The dollar coupon for any produce covered the kiwi. The bacon was priced well, and the sausage was a bargain with the second one being a penny. So far, so good. The paper towels came attached with a two-dollar coupon. No wonder everyone had a set in their cart. I skipped the chicken and rump roast, actually put a few non-sale items in my cart and hastened to the cat food, where another two-dollar coupon applied. Emerging near the frozen foods, I looked in shock at the lines to the check-out stands.

Everyone's cart was laden. This was not going to be quick or easy. I hadn't seen lines like this in about 20 years when the weatherman had predicted a week of ice (he was correct) and everyone made haste to the store to stock-up. The thaw shopping lines four days later were just as bad.

Obviously, I needed a new exit strategy. I did a quick count of my ill-gotten gain: 11 items. The quick-check lines were 12 or about and I took a circuitous route to them. Things were definitely looking better here, except the quick-checkout was also the self-checkout.

Now I had a personal dilemma: I don't use self-checkout. I think a store should provide someone to help with this process. There are questions, sometimes. I looked back to my right to the longer lines.

I caved on my moral stance and stayed in the shorter line.

It may have been self- but it wasn't quick.

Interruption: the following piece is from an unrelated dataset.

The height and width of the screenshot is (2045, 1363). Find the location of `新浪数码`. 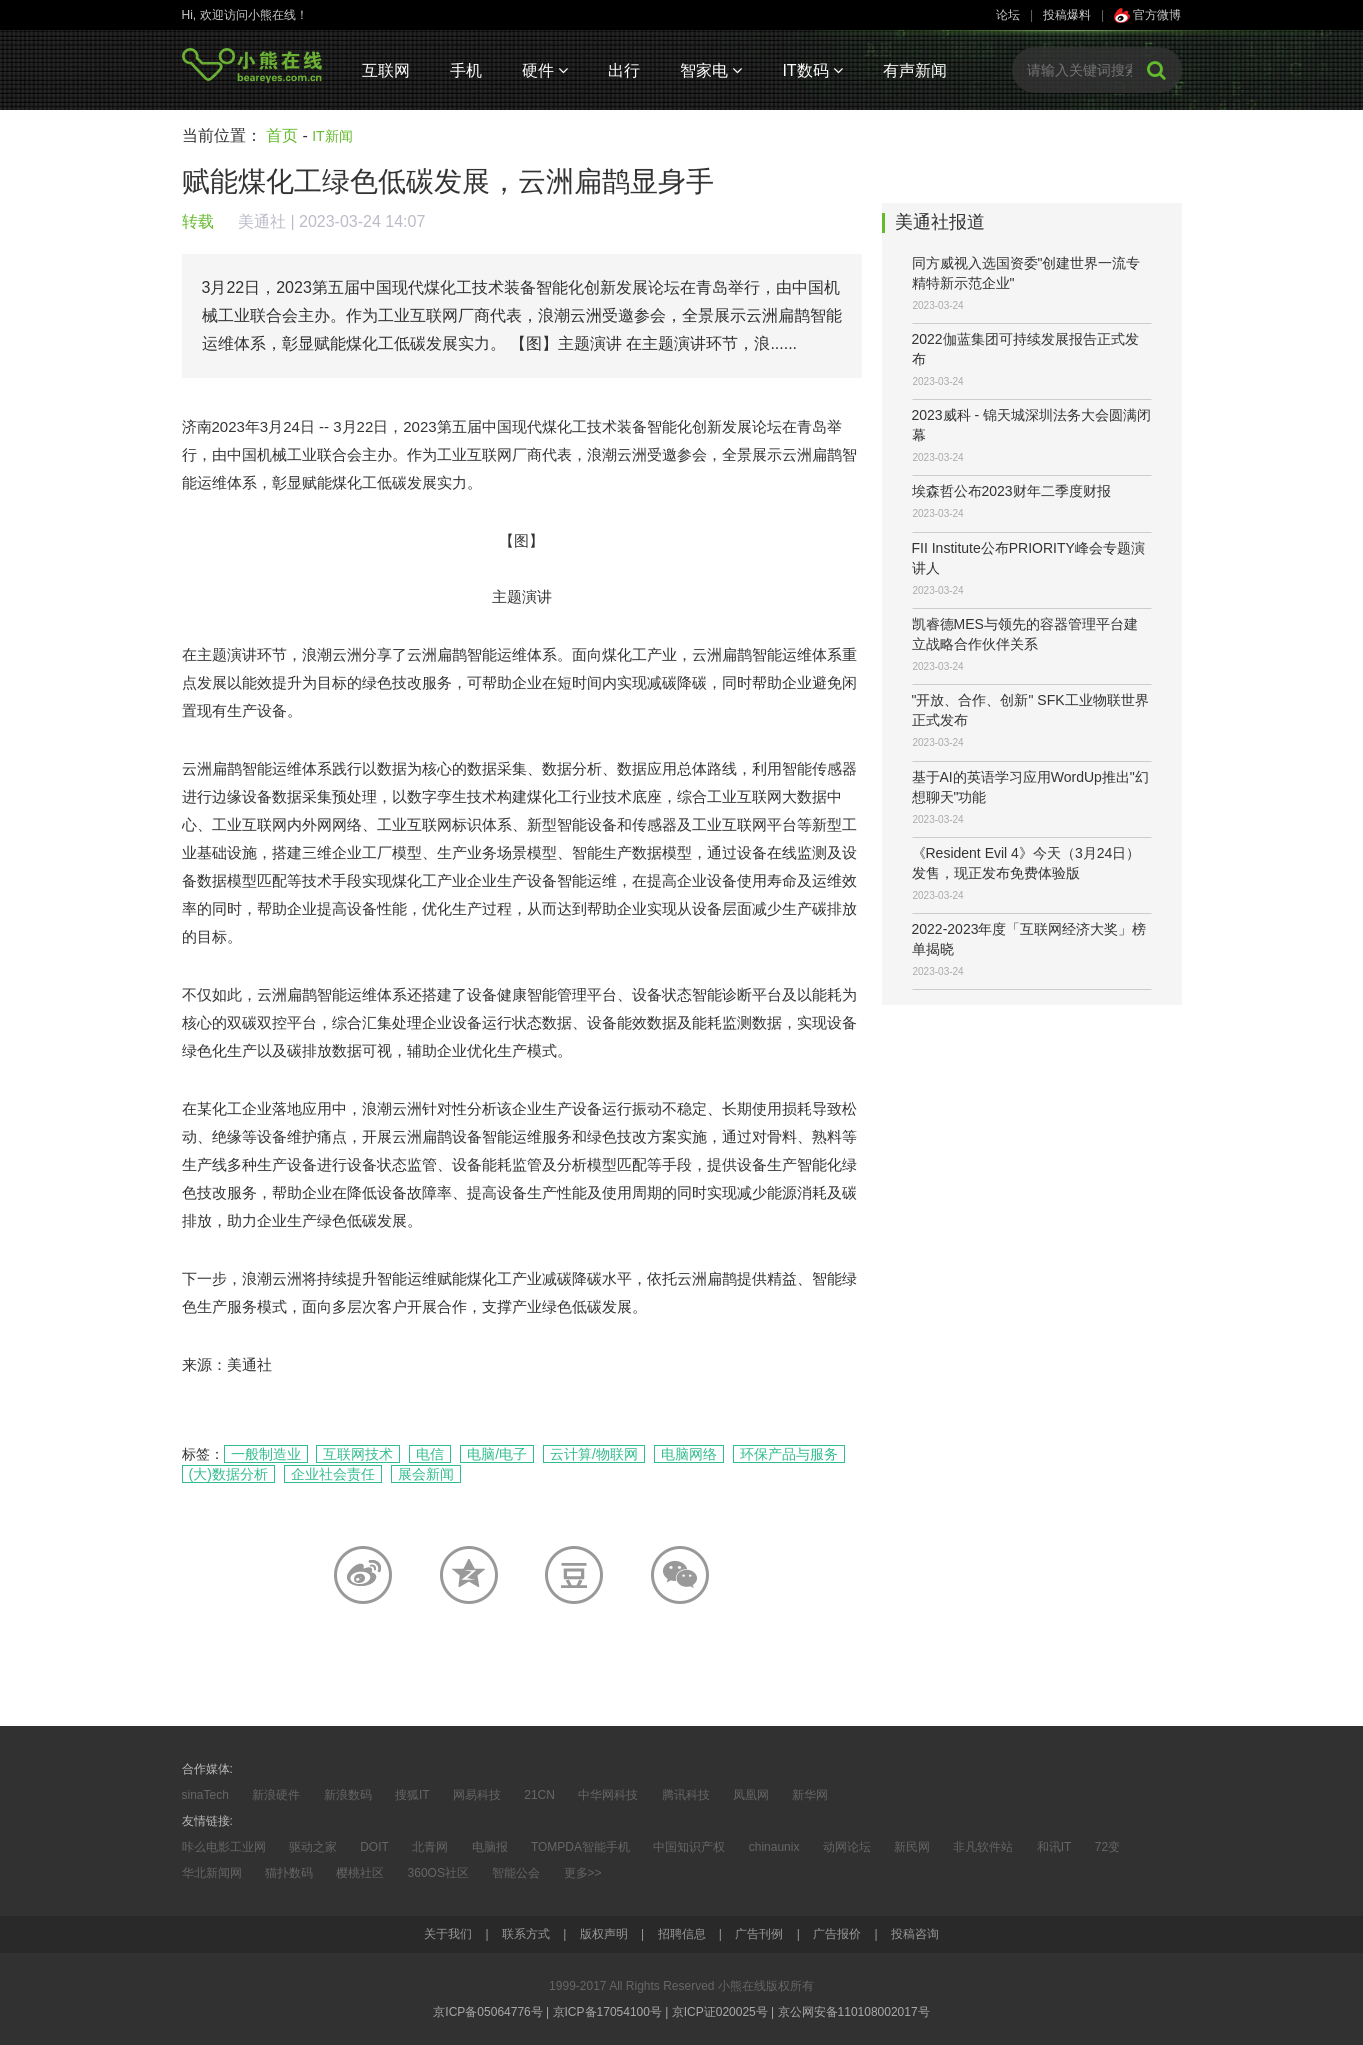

In the best of times, a friend who happened to get in line beside me related, the self-checkout process at this store was temperamental. Today was not the best of times. For starters, I had no experience with self-checkout and this would not appear to be the most optimum time in which to learn. But as I watched the three men in front of me fumble about with the system, I figured surely I could do this too.

Just as I get ready for my first attempt, the woman in line behind me (my friend having been spirited off to the newly opened deli counter with her two items) inquires as to the number of coupons I have. Hmmm.... I think, does she want the ones I'm not using? No, turns out she needs to pick up her grandchildren and wants (although she never directly asks) in front of me.

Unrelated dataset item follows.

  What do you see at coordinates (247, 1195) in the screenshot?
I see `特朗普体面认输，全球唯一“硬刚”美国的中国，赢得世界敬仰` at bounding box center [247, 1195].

My husband and I had been fooled by this ploy about three years ago when a young mother accosted us in the checkout line of a high-dollar grocery, told us we didn't look like we had anything important to do, informed us she needed to get home to nurse her baby, and got in front of us. We had then watched her cry while she paid for her milk and wine and organic goods. I've never decided if her milk had just let down, or if she was embarrassed.

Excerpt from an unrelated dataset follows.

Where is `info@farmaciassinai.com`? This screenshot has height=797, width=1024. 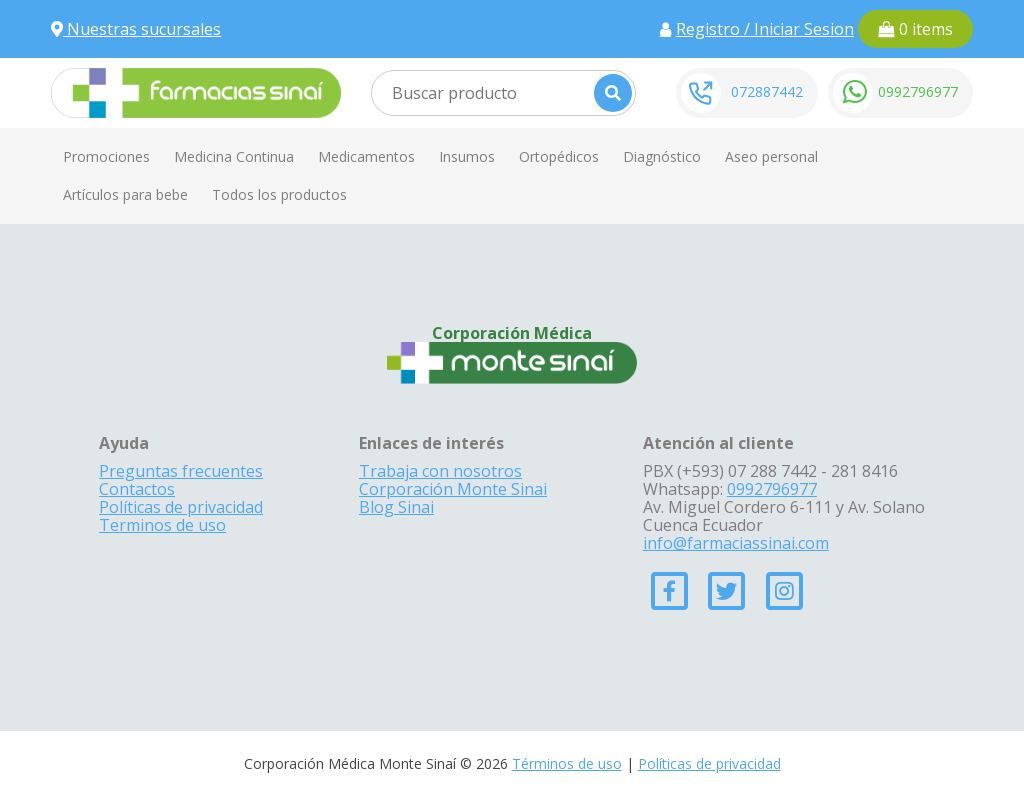
info@farmaciassinai.com is located at coordinates (736, 543). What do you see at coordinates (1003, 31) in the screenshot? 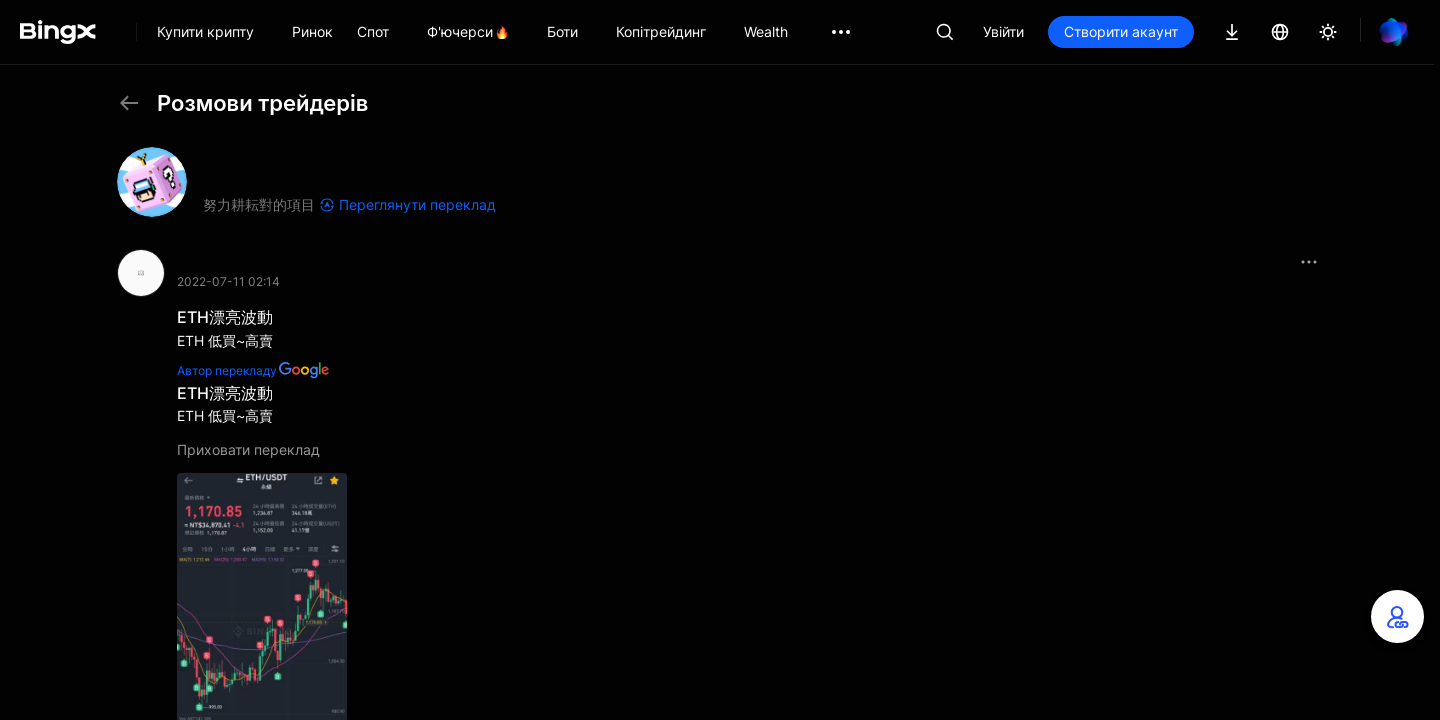
I see `Увійти` at bounding box center [1003, 31].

Fool me once, shame on you. Fool me twice, shame on me.

I started checking my groceries. It was a laborious process, the machine not allowing me to check item X until item X-1 was sacked. Then when the paper towels fell off the weight-bearing part of the mechanism and I put them back, it told me there was a foreign object there and to remove it. It is no wonder I detest self-checkout. I'm insulted by people enough. I don't need to be insulted by a machine.

But for expedience sake, I paid by credit card. Transaction approved, a receipt was spit out. It was a very long piece of paper for my 11 items. And it was blank. The assistant manager had taken over the computer governing the self-checkout lines and I informed him I wanted my receipt. I flourished the blank page at him. The men in front of me had also received very long pieces of paper. I'd bet they were blank too, but they either didn't notice in their haste to leave, or didn't care.

I cared. So off we went to the office to get a duplicate receipt. I should have fed cash into the machine. Eventually, I had to hand over my credit card again so the proper sequence of numbers could be entered. This took 15 minutes. Then, he asked, did I want an itemized list? I was tempted to say no, but I didn't. Sure, I said. Otherwise, I had no way of knowing if I'd truly gotten any bargains. This was quicker, two pages long, and filled with code.

I'll just assume I got a bargain. I certainly got a lesson.